BRIEF DESCRIPTION OF THE DRAWINGS

These and other features and advantages of the various embodiments disclosed herein will be better understood with respect to the following description and drawings, in which like numbers refer to like parts throughout, and in which:

FIG. 1 is a block diagram of an exemplary primary data processing device that may be utilized in connection with various embodiments of the present disclosure;

FIG. 2 is a block diagram illustrating a general implementation of a wake on multi-dimensional pattern detection according to an embodiment of the present disclosure; and

FIG. 3 is a flow chart of a general process for wake on multi-dimensional pattern detection.

DETAILED DESCRIPTION

The detailed description set forth below in connection with the appended drawings is intended as a description of the several presently contemplated embodiments of a wake on multi-dimensional pattern detection. This description is not intended to represent the only form in which the embodiments of the disclosed invention may be developed or utilized. The description sets forth the functions and features in connection with the illustrated embodiments. It is to be understood, however, that the same or equivalent functions may be accomplished by different embodiments that are also intended to be encompassed within the scope of the present disclosure. It is further understood that the use of relational terms such as first and second and the like are used solely to distinguish one from another entity without necessarily requiring or implying any actual such relationship or order between such entities.

The present disclosure envisions multiple sensor fusion, and pattern detection based upon the data from such sensors, to evaluate entry of a wake state while consuming a minimal amount of power while in a sleep state. With reference to the block diagram of FIG. 1, a device wake-up subsystem 10 may be incorporated into a primary data processing device 12. By way of example only and not of limitation, the primary data processing device 12 may be a smart speaker incorporating a virtual assistant with which users may interact via voice commands. In this regard, the primary data processing device 12 includes a main processor 14 that executes pre-programmed software instructions that correspond to various functional features of the primary data processing device 12. These software instructions, as well as other data that may be referenced or otherwise utilized during the execution of such software instructions, may be stored in a memory 16. As referenced herein, the memory 16 is understood to encompass random access memory as well as more permanent forms of memory.

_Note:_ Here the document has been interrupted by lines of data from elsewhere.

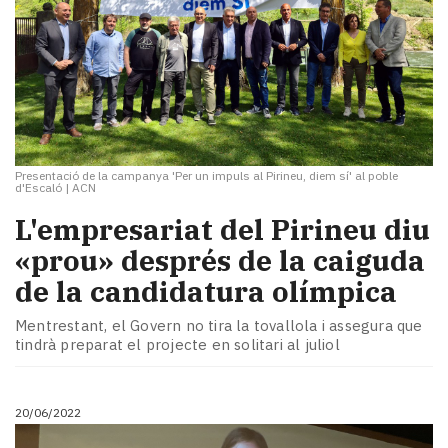
Presentació de la campanya 'Per un impuls al Pirineu, diem sí' al poble
d'Escaló
|
ACN
L'empresariat del Pirineu diu
«prou» després de la caiguda
de la candidatura olímpica
Mentrestant, el Govern no tira la tovallola i assegura que
tindrà preparat el projecte en solitari al juliol
20/06/2022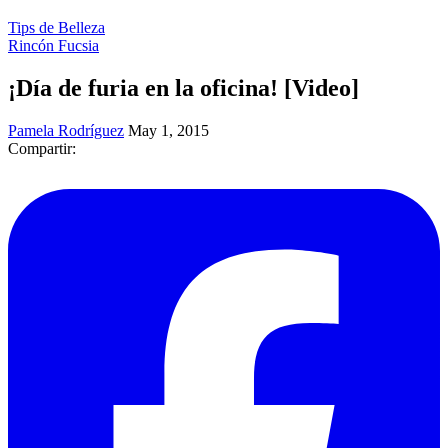
Tips de Belleza
Rincón Fucsia
¡Día de furia en la oficina! [Video]
Pamela Rodríguez
May 1, 2015
Compartir: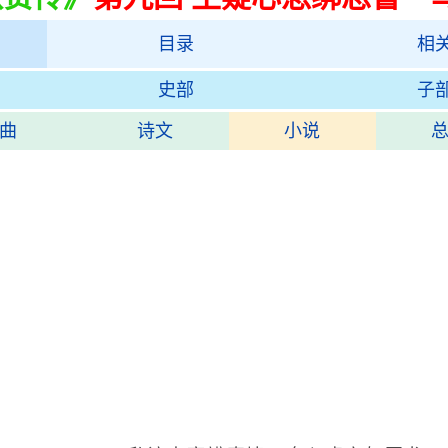
目录
相
史部
子
曲
诗文
小说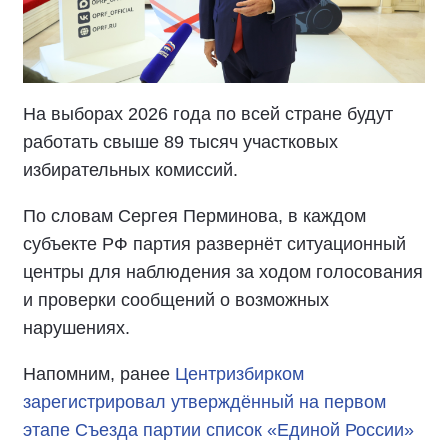
На выборах 2026 года по всей стране будут
работать свыше 89 тысяч участковых
избирательных комиссий.
По словам Сергея Перминова, в каждом
субъекте РФ партия развернёт ситуационный
центры для наблюдения за ходом голосования
и проверки сообщений о возможных
нарушениях.
Напомним, ранее
Центризбирком
зарегистрировал утверждённый на первом
этапе Съезда партии список «Единой России»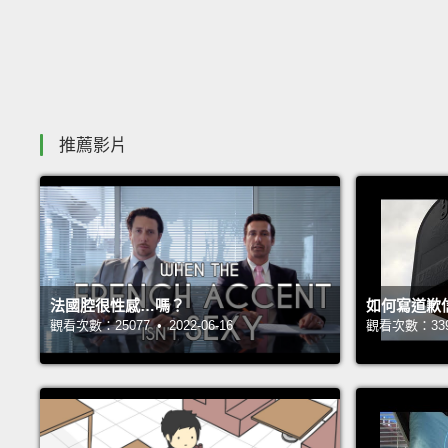
推薦影片
法國腔很性感…嗎？
如何寫道歉
觀看次數：25077 • 2022-06-16
觀看次數：33953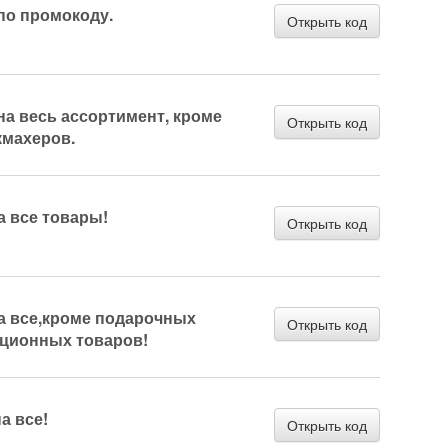
по промокоду.
Открыть код
на весь ассортимент, кроме
Открыть код
кмахеров.
а все товары!
Открыть код
на все,кроме подарочных
Открыть код
кционных товаров!
а все!
Открыть код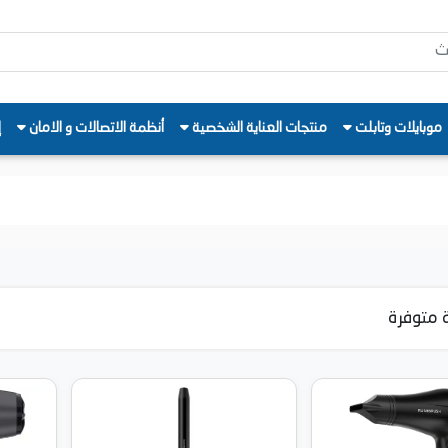
موبايلات وتابلت
منتجات العناية الشخصية
أنظمة الاتصالات و الامان
إ
 متوفرة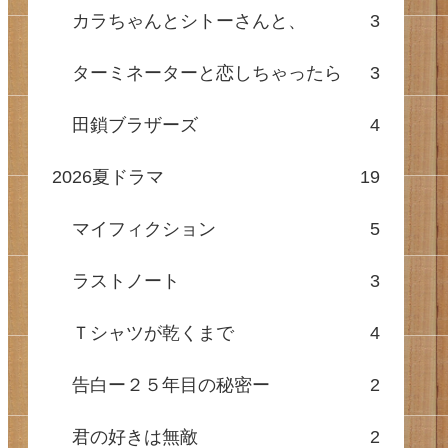
カラちゃんとシトーさんと、
3
ターミネーターと恋しちゃったら
3
田鎖ブラザーズ
4
2026夏ドラマ
19
マイフィクション
5
ラストノート
3
Ｔシャツが乾くまで
4
告白ー２５年目の秘密ー
2
君の好きは無敵
2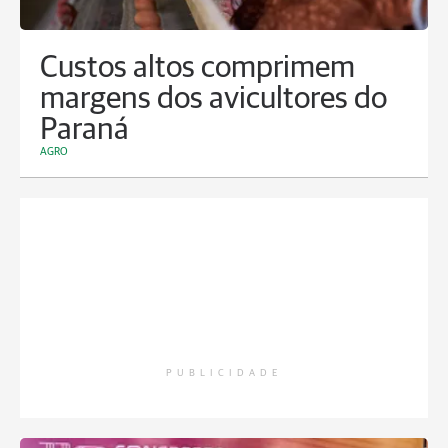
Custos altos comprimem
margens dos avicultores do
Paraná
AGRO
PUBLICIDADE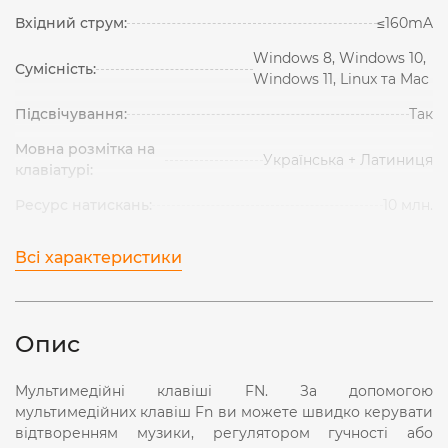
Вхідний струм:
≤160mA
Windows 8, Windows 10,
Сумісність:
Windows 11, Linux та Mac
Підсвічування:
Так
Мовна розмітка на
Українська + Латиниця
клавіатурі:
Ресурс натискань:
10 млн.
Всі характеристики
Опис
Мультимедійні клавіші FN. За допомогою
мультимедійних клавіш Fn ви можете швидко керувати
відтворенням музики, регулятором гучності або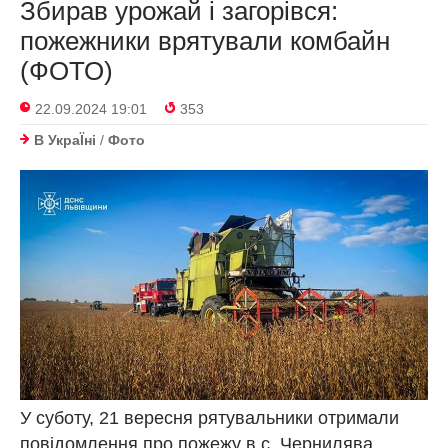
Збирав урожай і загорівся:
пожежники врятували комбайн
(ФОТО)
22.09.2024 19:01
353
В УкраЇнi
/
Фото
У суботу, 21 вересня рятувальники отримали
повідомлення про пожежу в с. Чернилява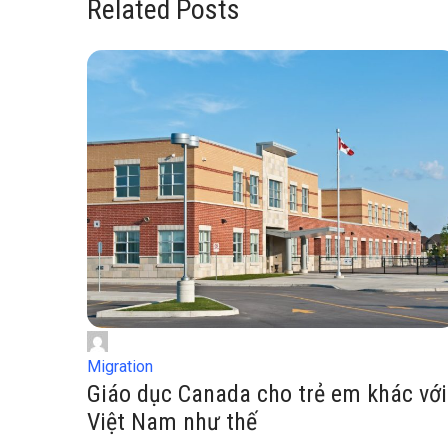
Related Posts
Migration
Giáo dục Canada cho trẻ em khác với
Việt Nam như thế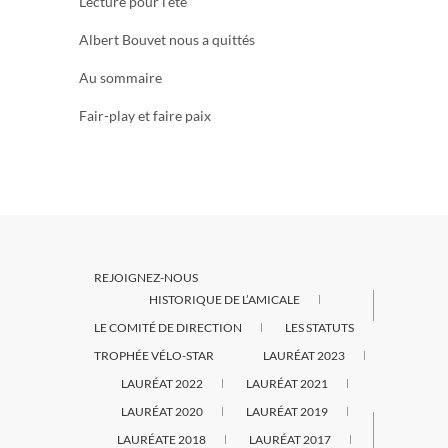
Lecture pour l’été
Albert Bouvet nous a quittés
Au sommaire
Fair-play et faire paix
REJOIGNEZ-NOUS
HISTORIQUE DE L’AMICALE
LE COMITÉ DE DIRECTION
LES STATUTS
TROPHÉE VÉLO-STAR
LAURÉAT 2023
LAURÉAT 2022
LAURÉAT 2021
LAURÉAT 2020
LAURÉAT 2019
LAURÉATE 2018
LAURÉAT 2017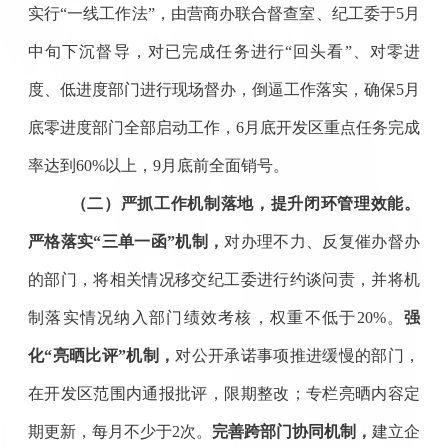
实行“一线工作法”，由营商办联合督查室、纪工委
于
5月
中旬
下沉督导，对
已完成任务进行
“回头看”
、
对
零进
度
、
低进度部门进行现场督办，倒逼工作落实，确保
5
月
底零进度部门全部启动工作，
6月底
开发区
重点任务完成
率达到
60%以上，9月底
前
全面销号。
（二）严抓工作机制落地，提升闭环管理效能
。
严格落实
“三单一函”机制，
对办理不力、
反复催办督办
的部门，将相关情况移交纪工委进行约谈问责，
并
将机
制落实情况纳入部门绩效考核，权重不低于
20%。
强
化
“亮晒比评”机制，
对公开承诺事项推进缓慢的部门，
在
开发区
范围内通报批评，限期整改
；
专栏亮晒内容
定
期更新
，每月不少于
2次。
完善跨部门协同机制，
建立企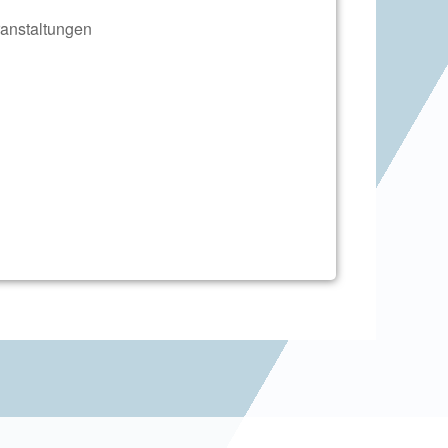
anstaltungen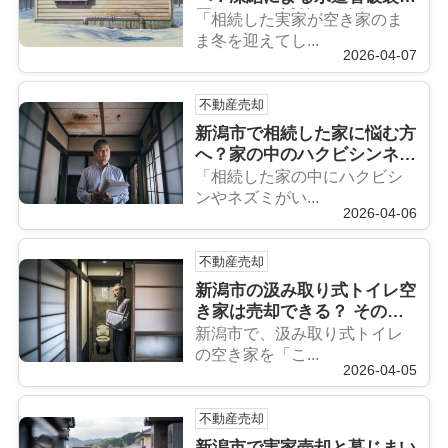
置リスクと対策を解説
「相続した実家が空き家のま
ま冬を迎えてし...
2026-04-07
不動産売却
新潟市で相続した家に悩む方
へ？家の中のハクビシンネズ
ミ被害と売却の流れを解説
「相続した家の中にハクビシ
ンやネズミがい...
2026-04-06
不動産売却
新潟市の汲み取り式トイレ空
き家は売却できる？ そのま
ま売却したい人向けの注意点
新潟市で、汲み取り式トイレ
と進め方
の空き家を「こ...
2026-04-05
不動産売却
新潟市で実家売却と墓じまい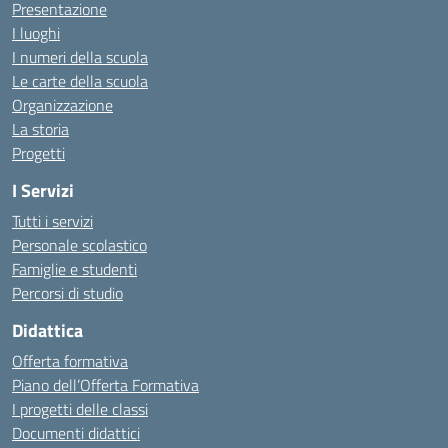
Presentazione
I luoghi
I numeri della scuola
Le carte della scuola
Organizzazione
La storia
Progetti
I Servizi
Tutti i servizi
Personale scolastico
Famiglie e studenti
Percorsi di studio
Didattica
Offerta formativa
Piano dell’Offerta Formativa
I progetti delle classi
Documenti didattici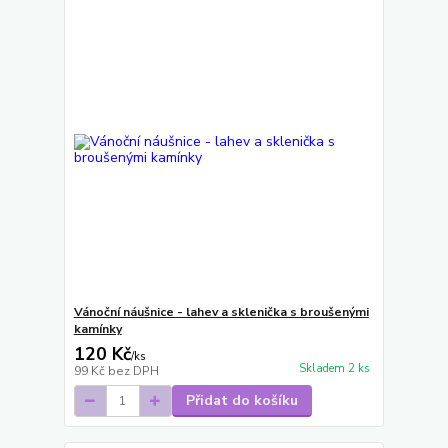
Vánoční náušnice - lahev a sklenička s broušenými
kamínky
120 Kč
/
ks
Skladem 2 ks
99 Kč
bez DPH
Přidat do košíku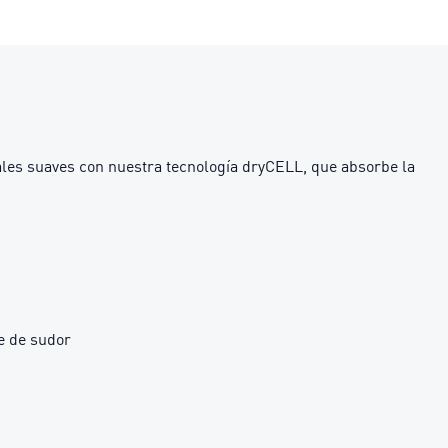
ales suaves con nuestra tecnología dryCELL, que absorbe la
e de sudor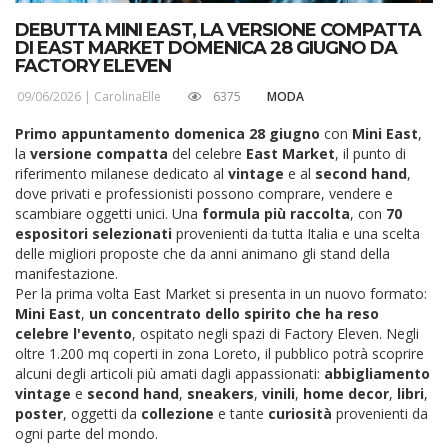
DEBUTTA MINI EAST, LA VERSIONE COMPATTA
DI EAST MARKET DOMENICA 28 GIUGNO DA
FACTORY ELEVEN
09/06/2026 |
CarolinaElle
6375
MODA
Primo appuntamento domenica 28 giugno
con
Mini East
,
la
versione compatta
del celebre
East
Market
, il punto di
riferimento milanese dedicato al
vintage
e al
second
hand
,
dove privati e professionisti possono comprare, vendere e
scambiare oggetti unici. Una
formula più raccolta
, con
70
espositori selezionati
provenienti da tutta Italia e una scelta
delle migliori proposte che da anni animano gli stand della
manifestazione.
Per la prima volta East Market si presenta in un nuovo formato:
Mini East
,
un concentrato dello spirito che ha reso
celebre l'evento
, ospitato negli spazi di Factory Eleven. Negli
oltre 1.200 mq coperti in zona Loreto, il pubblico potrà scoprire
alcuni degli articoli più amati dagli appassionati:
abbigliamento
vintage
e
second
hand
,
sneakers
,
vinili
,
home decor
,
libri
,
poster
, oggetti da
collezione
e tante
curiosità
provenienti da
ogni parte del mondo.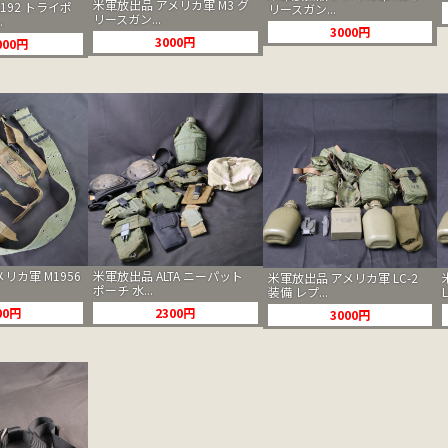
米軍放出品 アメリカ軍 M3 グ
192 トライポ
リースガン...
リースガン...
.
3000円
3000円
000円
リカ軍 M1956
米軍放出品 ALTA ニーパット
米軍放出品 アメリカ軍 LC-2
ポーチ 水...
装備 レプ...
00円
2300円
3000円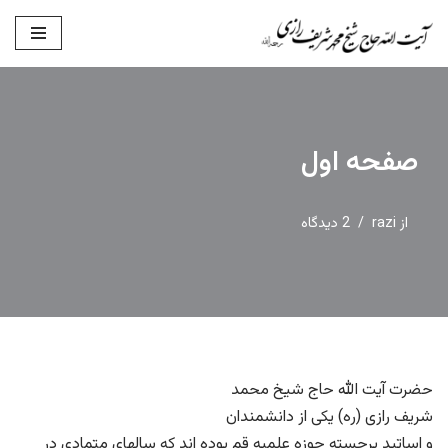
پرش
به
محتوا
صفحه اول
از
razi
2 دیدگاه
حضرت آیت الله حاج شیخ محمد
شریف رازی (ره) یکی از دانشمندان
و اساتید برجسته حوزه علمیه قم بوده اند که سالهای متمادی در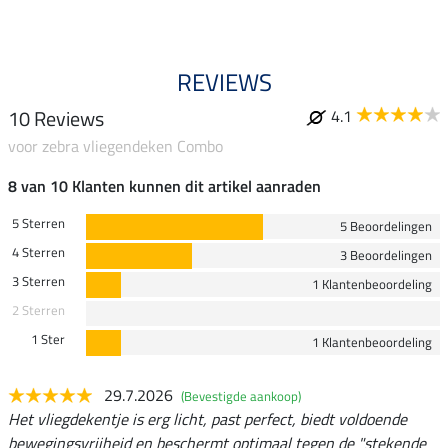
REVIEWS
10 Reviews
4.1
voor zebra vliegendeken Combo
8 van 10 Klanten kunnen dit artikel aanraden
5 Sterren
5 Beoordelingen
4 Sterren
3 Beoordelingen
3 Sterren
1 Klantenbeoordeling
2 Sterren
1 Ster
1 Klantenbeoordeling
29.7.2026
(Bevestigde aankoop)
Het vliegdekentje is erg licht, past perfect, biedt voldoende
bewegingsvrijheid en beschermt optimaal tegen de "stekende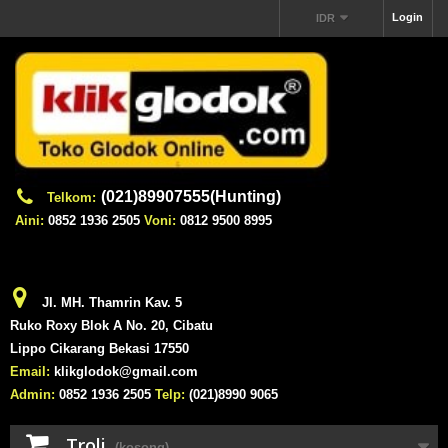
Login
IDR
(021)89907555(Hunting)
Telkom:
Aini:
0852 1936 2505
Voni:
0812 9500 8995
Jl. MH. Thamrin Kav. 5
Ruko Roxy Blok A No. 20, Cibatu
Lippo Cikarang Bekasi 17550
Email:
klikglodok@gmail.com
Admin:
0852 1936 2505
Telp:
(021)8990 9065
Troli
(kosong)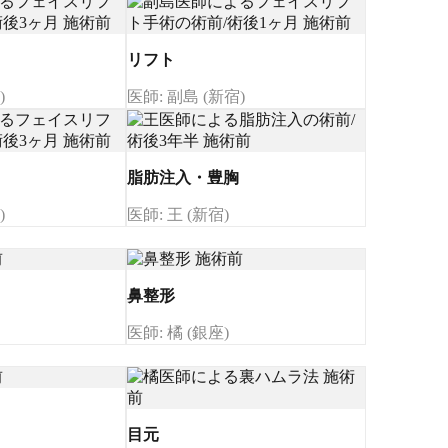
リフト
)
医師: 副島 (新宿)
脂肪注入・豊胸
)
医師: 王 (新宿)
鼻整形
医師: 橘 (銀座)
目元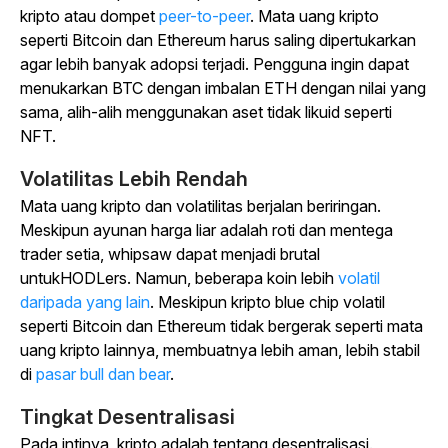
kripto atau
dompet
peer-to-peer
.
Mata uang kripto
seperti Bitcoin dan Ethereum harus saling dipertukarkan
agar lebih banyak adopsi terjadi. Pengguna ingin dapat
menukarkan BTC dengan imbalan ETH dengan nilai yang
sama, alih-alih menggunakan aset tidak likuid seperti
NFT.
Volatilitas Lebih Rendah
Mata uang kripto dan volatilitas berjalan beriringan.
Meskipun ayunan harga liar adalah roti dan mentega
trader setia, whipsaw dapat menjadi brutal
untukHODLers
. Namun, beberapa koin lebih
volatil
daripada yang lain
. Meskipun kripto blue chip volatil
seperti Bitcoin dan Ethereum tidak bergerak seperti mata
uang kripto lainnya, membuatnya lebih aman, lebih stabil
di
pasar bull dan bear
.
Tingkat Desentralisasi
Pada intinya, kripto adalah tentang desentralisasi.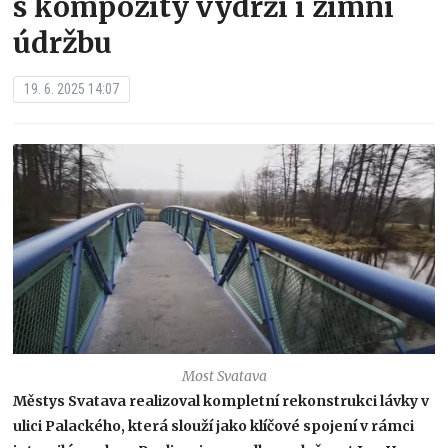
s kompozity vydrží i zimní
údržbu
19. 6. 2025 14:07
Most Svatava
Městys Svatava realizoval kompletní rekonstrukci lávky v
ulici Palackého, která slouží jako klíčové spojení v rámci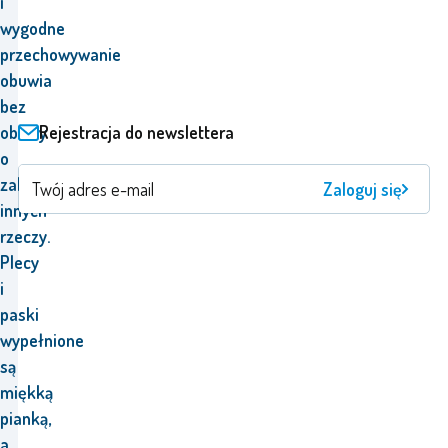
i
wygodne
przechowywanie
obuwia
bez
obawy
Rejestracja do newslettera
o
zabrudzenie
Zaloguj się
innych
rzeczy.
Plecy
i
paski
wypełnione
są
miękką
pianką,
a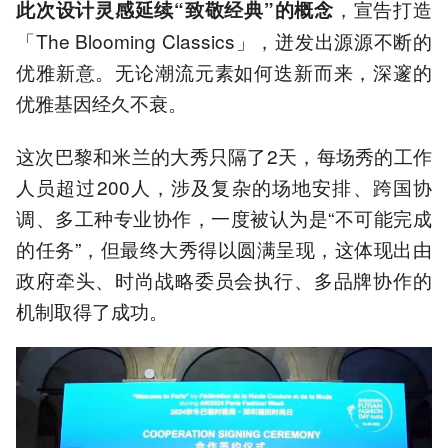
，宣告打造
此次设计灵感延续“致敬经典”的概念
「The Blooming Classics」，迸发出源源不断的
优雅新意。无论潮流元素如何迭新而来，深邃的
优雅基因经久不衰。
这次巴黎和米兰的大秀只隔了2天，每场秀的工作
人员超过200人，涉及复杂的场地安排、跨国协
调、多工种专业协作，一度被认为是“不可能完成
的任务”，但最终大秀得以圆满呈现，这体现出由
政府牵头、时尚战略委员会执行、多品牌协作的
机制取得了成功。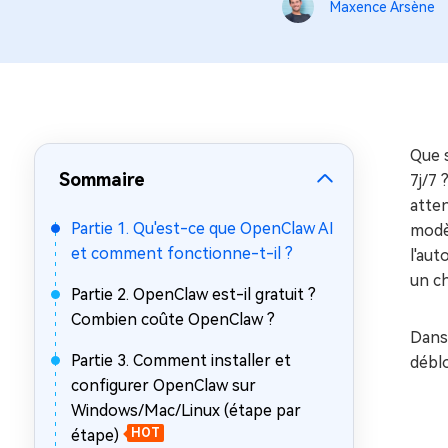
sur Windows
en quelq
Maxence Arsène
4DDiG Email Repair
Mac Bo
Réparer les fichiers PST/OST
Réparer 
corrompus
gratuite
Que s
Sommaire
7j/7 
atte
Partie 1. Qu'est-ce que OpenClaw AI
modèl
et comment fonctionne-t-il ?
l'au
un c
Partie 2. OpenClaw est-il gratuit ?
Combien coûte OpenClaw ?
Dans
Partie 3. Comment installer et
débl
configurer OpenClaw sur
Windows/Mac/Linux (étape par
étape)
HOT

In view of the primary data processing device 12 being a smart speaker, it is understood to incorporate a loudspeaker 18 that outputs sound from corresponding electrical signals applied thereto. Similarly, the primary data processing device 12 may incorporate a microphone 20 for capturing sound waves and transducing the same to an electrical signal. Both the loudspeaker 18 and the microphone 20 may be connected to an audio interface 22, which is understood to include at least an analog-to-digital converter (ADC) and a digital-to-analog converter (DAC). It will be appreciated by those having ordinary skill in the art that the ADC is used to convert the electrical signal transduced from the input audio waves to discrete-time sampling values corresponding to instantaneous voltages of the electrical signal. This digital data stream may be processed by the main processor, or a dedicated digital audio processor. The DAC, on the other hand, converts the digital stream corresponding to the output audio to an analog electrical signal, which in turn is applied to the loudspeaker 18 to be transduced to sound waves. There may be additional amplifiers and other electrical circuits that within the audio interface 22, but for the sake of brevity, the details thereof are omitted.

The primary data processing device 12 may also include a network interface 24, which serves as a connection point to a data communications network. This data communications network may be a local area network, the Internet, or any other network that enables an communications link between the primary data processing device 12 and a remote node. In this regard, the network interface 24 is understood to encompass the physical, data link, and other network interconnect layers.

As the primary data processing device 12 is electronic, electrical power must be provided thereto in order to enable the entire range of its functionality. In this regard, the primary data processing device 12 includes a power module 26, which is understood to encompass the physical interfaces to line power, an onboard battery, charging circuits for the battery, AC/DC converters, regulator circuits, and the like. Those having ordinary skill in the art will recognize that implementations of the power module 26 may span a wide range of configurations, and the details thereof will be omitted for the sake of brevity.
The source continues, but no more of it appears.